◆ Work instruction
Only these lines should appear, exactly: the one containing "entro 30 giorni." and every line after it through the end of the material below.

◆ Record set
■ ■ ■ ■ ■

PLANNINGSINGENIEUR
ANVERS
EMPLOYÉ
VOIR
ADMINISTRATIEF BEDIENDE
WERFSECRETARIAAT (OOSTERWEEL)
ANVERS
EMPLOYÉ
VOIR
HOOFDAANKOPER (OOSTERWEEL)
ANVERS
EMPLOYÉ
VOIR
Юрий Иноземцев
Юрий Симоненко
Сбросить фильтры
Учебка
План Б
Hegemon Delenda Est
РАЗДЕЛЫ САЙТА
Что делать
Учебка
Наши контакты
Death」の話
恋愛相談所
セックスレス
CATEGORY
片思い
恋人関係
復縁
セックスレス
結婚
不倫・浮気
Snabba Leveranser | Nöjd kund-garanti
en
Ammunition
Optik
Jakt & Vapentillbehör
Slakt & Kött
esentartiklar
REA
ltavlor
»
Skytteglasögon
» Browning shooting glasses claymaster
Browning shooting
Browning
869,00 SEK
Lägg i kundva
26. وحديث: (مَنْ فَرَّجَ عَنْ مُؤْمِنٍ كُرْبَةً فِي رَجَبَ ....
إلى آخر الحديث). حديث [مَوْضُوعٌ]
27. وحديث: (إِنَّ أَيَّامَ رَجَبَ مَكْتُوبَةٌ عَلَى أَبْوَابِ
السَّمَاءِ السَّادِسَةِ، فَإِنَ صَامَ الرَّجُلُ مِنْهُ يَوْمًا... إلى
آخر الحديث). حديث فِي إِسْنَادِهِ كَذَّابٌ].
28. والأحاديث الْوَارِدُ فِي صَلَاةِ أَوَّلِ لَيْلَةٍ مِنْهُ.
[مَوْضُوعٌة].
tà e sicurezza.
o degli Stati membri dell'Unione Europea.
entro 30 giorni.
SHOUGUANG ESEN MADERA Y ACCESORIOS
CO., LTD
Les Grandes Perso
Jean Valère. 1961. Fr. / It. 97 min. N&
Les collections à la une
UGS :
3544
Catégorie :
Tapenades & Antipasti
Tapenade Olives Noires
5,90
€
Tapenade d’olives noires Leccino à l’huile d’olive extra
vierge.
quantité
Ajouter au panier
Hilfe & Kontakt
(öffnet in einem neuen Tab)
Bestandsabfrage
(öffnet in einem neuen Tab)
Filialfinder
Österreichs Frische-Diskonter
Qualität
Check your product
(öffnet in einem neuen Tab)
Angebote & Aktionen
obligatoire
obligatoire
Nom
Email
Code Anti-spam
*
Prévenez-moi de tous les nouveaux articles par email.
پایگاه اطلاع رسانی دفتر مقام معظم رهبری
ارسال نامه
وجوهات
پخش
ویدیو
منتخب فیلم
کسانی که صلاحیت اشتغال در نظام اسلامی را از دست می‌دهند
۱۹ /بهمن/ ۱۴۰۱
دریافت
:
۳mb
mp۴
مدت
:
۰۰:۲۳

■ ■ ■ ■ ■

◆ Task answer
entro 30 giorni.
SHOUGUANG ESEN MADERA Y ACCESORIOS
CO., LTD
Les Grandes Perso
Jean Valère. 1961. Fr. / It. 97 min. N&
Les collections à la une
UGS :
3544
Catégorie :
Tapenades & Antipasti
Tapenade Olives Noires
5,90
€
Tapenade d’olives noires Leccino à l’huile d’olive extra
vierge.
quantité
Ajouter au panier
Hilfe & Kontakt
(öffnet in einem neuen Tab)
Bestandsabfrage
(öffnet in einem neuen Tab)
Filialfinder
Österreichs Frische-Diskonter
Qualität
Check your product
(öffnet in einem neuen Tab)
Angebote & Aktionen
obligatoire
obligatoire
Nom
Email
Code Anti-spam
*
Prévenez-moi de tous les nouveaux articles par email.
پایگاه اطلاع رسانی دفتر مقام معظم رهبری
ارسال نامه
وجوهات
پخش
ویدیو
منتخب فیلم
کسانی که صلاحیت اشتغال در نظام اسلامی را از دست می‌دهند
۱۹ /بهمن/ ۱۴۰۱
دریافت
:
۳mb
mp۴
مدت
:
۰۰:۲۳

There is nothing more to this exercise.